Site Antifragility Engineering

This is part 2 of a 3-part series on things I’ve learned working in an incubator together with a high-performing, truly agile software development team.

When I was working at an incubator a while ago, the distributed software teams released new features to production a few times a week. New functionality to the product was released continuously whenever the team assessed that it was ready for the public. It was the responsibility of the teams themselves to coordinate releases inbetween them, and also their collective responsibility to ensure the stability of the product. In other words and as explained in Part 1, the team was empowered by ownership of the release management pipeline.

After about a year, when the incubator was “graduated” into the sponsoring corporation, a top-down decision was made to show complete trust in the team’s own abilities to manage themselves and nothing whatsoever about the release pipeline was changed by the management.

The end.

Just kidding

Shortly after the takeover engineers were called into a meeting with a new Career Manager™. The manager explained that since the FinTech product was now mature enough to be a part of the larger corporation, they had their “brand risk” to consider.
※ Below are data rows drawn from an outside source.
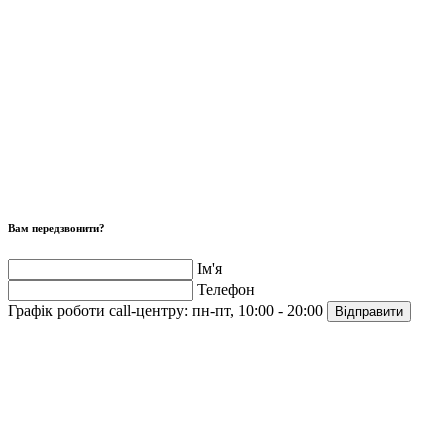
Вам передзвонити?
Ім'я
Телефон
Графік роботи call-центру:
пн-пт, 10:00 - 20:00
Відправити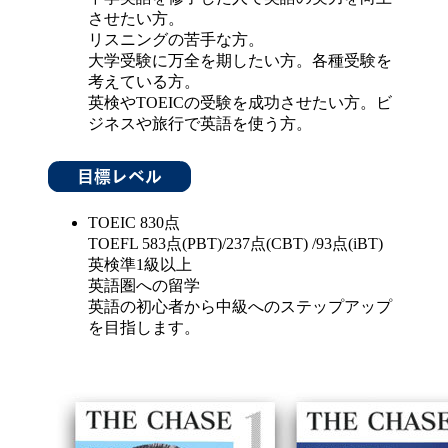
させたい方。
リスニングの苦手な方。
大学受験に万全を期したい方。各種受験を
考えている方。
英検やTOEICの受験を成功させたい方。ビ
ジネスや旅行で英語を使う方。
TOEIC 830点
TOEFL 583点(PBT)/237点(CBT) /93点(iBT)
英検準1級以上
英語圏への留学
英語の初心者から中級へのステップアップ
を目指します。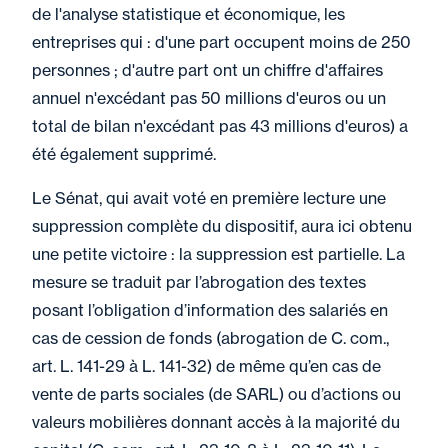
de l'analyse statistique et économique, les
entreprises qui : d'une part occupent moins de 250
personnes ; d'autre part ont un chiffre d'affaires
annuel n'excédant pas 50 millions d'euros ou un
total de bilan n'excédant pas 43 millions d'euros) a
été également supprimé.
Le Sénat, qui avait voté en première lecture une
suppression complète du dispositif, aura ici obtenu
une petite victoire : la suppression est partielle. La
mesure se traduit par l’abrogation des textes
posant l’obligation d’information des salariés en
cas de cession de fonds (abrogation de C. com.,
art. L. 141-29 à L. 141-32) de même qu’en cas de
vente de parts sociales (de SARL) ou d’actions ou
valeurs mobilières donnant accès à la majorité du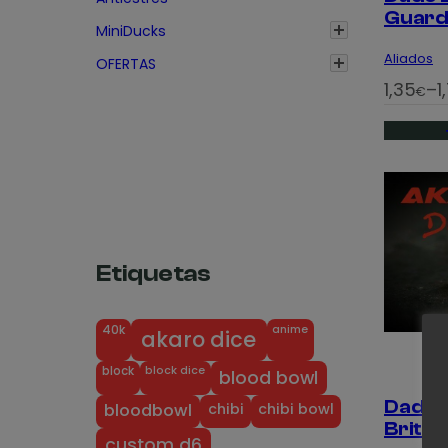
o
Guard 
s
MiniDucks
:
Aliados
OFERTAS
d
R
1,35
–
1
€
e
a
s
n
d
g
e
o
1
d
,
e
3
Etiquetas
p
5
r
€
e
anime
40k
akaro dice
h
c
block dice
block
blood bowl
a
i
s
Dado 
chibi
chibi bowl
bloodbowl
o
Britán
t
s
custom d6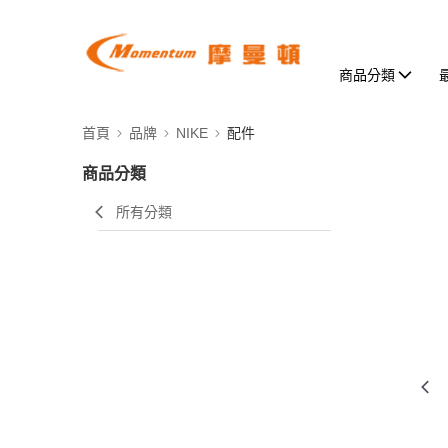
商品分類
首頁
品牌
NIKE
配件
商品分類
所有分類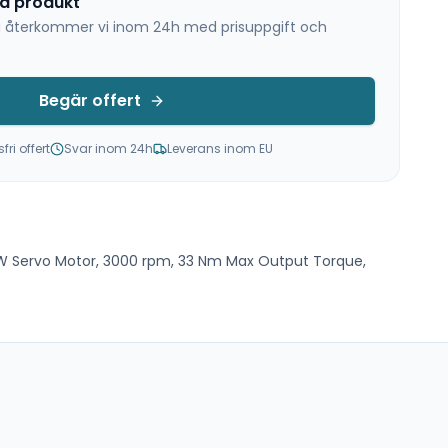
na produkt
 så återkommer vi inom 24h med prisuppgift och
Begär offert
ri offert
Svar inom 24h
Leverans inom EU
W Servo Motor, 3000 rpm, 33 Nm Max Output Torque,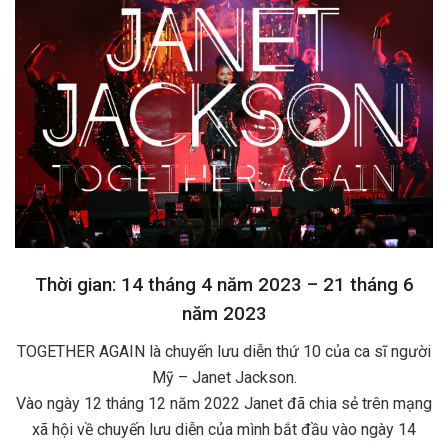
Thời gian: 14 tháng 4 năm 2023 – 21 tháng 6
năm 2023
TOGETHER AGAIN là chuyến lưu diễn thứ 10 của ca sĩ người
Mỹ – Janet Jackson.
Vào ngày 12 tháng 12 năm 2022 Janet đã chia sẻ trên mạng
xã hội về chuyến lưu diễn của mình bắt đầu vào ngày 14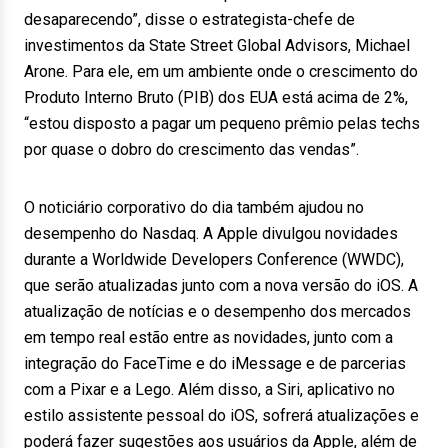
desaparecendo”, disse o estrategista-chefe de
investimentos da State Street Global Advisors, Michael
Arone. Para ele, em um ambiente onde o crescimento do
Produto Interno Bruto (PIB) dos EUA está acima de 2%,
“estou disposto a pagar um pequeno prêmio pelas techs
por quase o dobro do crescimento das vendas”.
O noticiário corporativo do dia também ajudou no
desempenho do Nasdaq. A Apple divulgou novidades
durante a Worldwide Developers Conference (WWDC),
que serão atualizadas junto com a nova versão do iOS. A
atualização de notícias e o desempenho dos mercados
em tempo real estão entre as novidades, junto com a
integração do FaceTime e do iMessage e de parcerias
com a Pixar e a Lego. Além disso, a Siri, aplicativo no
estilo assistente pessoal do iOS, sofrerá atualizações e
poderá fazer sugestões aos usuários da Apple, além de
They could not afford the risky Wild West style of the current release process and the teams now had to conform to the one dictated by the IT management.

The team was then presented with a slide. Without boring you with too many details, just imagine a large circular diagram that starts with the words “new feature”, continues on with concepts such as stakeholder sign-off, risk assessments, (manual) user tests, regression tests, promotion to staging environments, coordination with infrastructure teams, freeze periods, deployment windows, go/no-go meetings, steering committees and so forth. At the completion of the circle, six months later, the diagram ended with a figure saying “working release to production”.

At least in theory.

Having multiple teams all releasing things whenever they felt like it was an extreme risk which had to be mitigated as soon as possible. One cannot trust the complicated process of enterprise-grade release management to meagre footmen. Proper enterprise release management of complicated systems demanded the introduction of The Coordinated Release Cycle, which is one of the biggest misconceptions about proper release management still flourishing in the corporate software industry.

The Career Manager™ of the Month ended the introduction by issuing a statement which I have never forgotten:

This will not mean much to your daily work. I do not believe in micro-management. Unless production errors increase – then you’ll start seeing more of me.

In one single sentence the window into the mind of the management was revealed: The solution to errors is control, and more errors equals more control.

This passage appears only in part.